Winter Time Photo Scanning

This just might be the opportune time to get some scanning of the family collection of photos done. If you have put it off in the past, make the time now before you discover there is nothing left to scan.

Even if you have many of the images already scanned there still might be the ones you skipped over earlier or new ones you have acquired in the last year or so. Another thing to check is that you did not scan the first set of photos at too small a resolution. If that was done, they can only print out a wallet size. Also the quality can be poorer. You can’t scan at a low dpi (dots per inch) and then re-size the dpi thinking the quality will improve. Pixels make up the image, so the higher the number of pixels the better the scan will be.

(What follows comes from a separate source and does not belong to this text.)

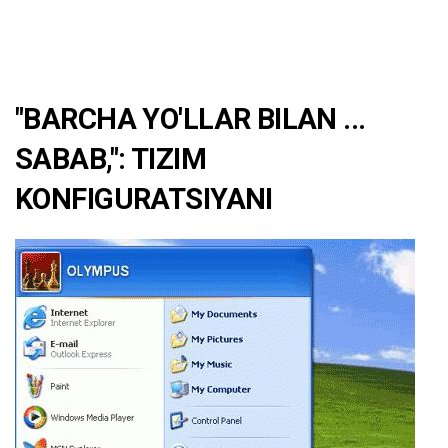
"BARCHA YO'LLAR BILAN ...
SABAB,": TIZIM
KONFIGURATSIYANI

The family heritage photos do need to be preserved and the best method is by scanning each at a high resolution plus as a ‘Windows Bitmap’ (bmp) rather than ‘jpeg’ first time. The quality will be better and nice prints can be made. So a good dpi would be 300 or better. NEVER do less than 150. If you originally scan it at 500 or 600 dpi to store it you can still scale down the dpi to 150 if you need to for another purpose. When sharing the family images, do give those other family members the higher dpi also. That way the images will be stored in different locations.

Take care of the original photos protecting them from mold, major changes in temperatures, never expose them to sunlight, mildew and natural disasters. Store them in acid-free boxes, sleeves or cartons. If they are in those self-sticking highly acidic magnetic albums of the 1960s and 1970s, carefully remove them soon! Use dental floss, starting at a corner to gently lift the photo and carefully ‘saw’ along the back to free the photo. Get those scanned right away because they have already started to deteriorate being in that acidic album.

Once scanned, make sure to label your digital images. A name and date can go as the title and then right-click on the image to ‘properties’ then to the tab ‘summary’ to add details about the image. Even if it is guess about a location or name, it might prove to helpful as a clue to you later or to someone else.

Scanning a few over a scattering of a few weeks will produced some great results.

Photo: 1912 family image scanned (500 dpi as bmp) 8 years ago just before it began to deteriorate. It was rescaled to be placed on this site.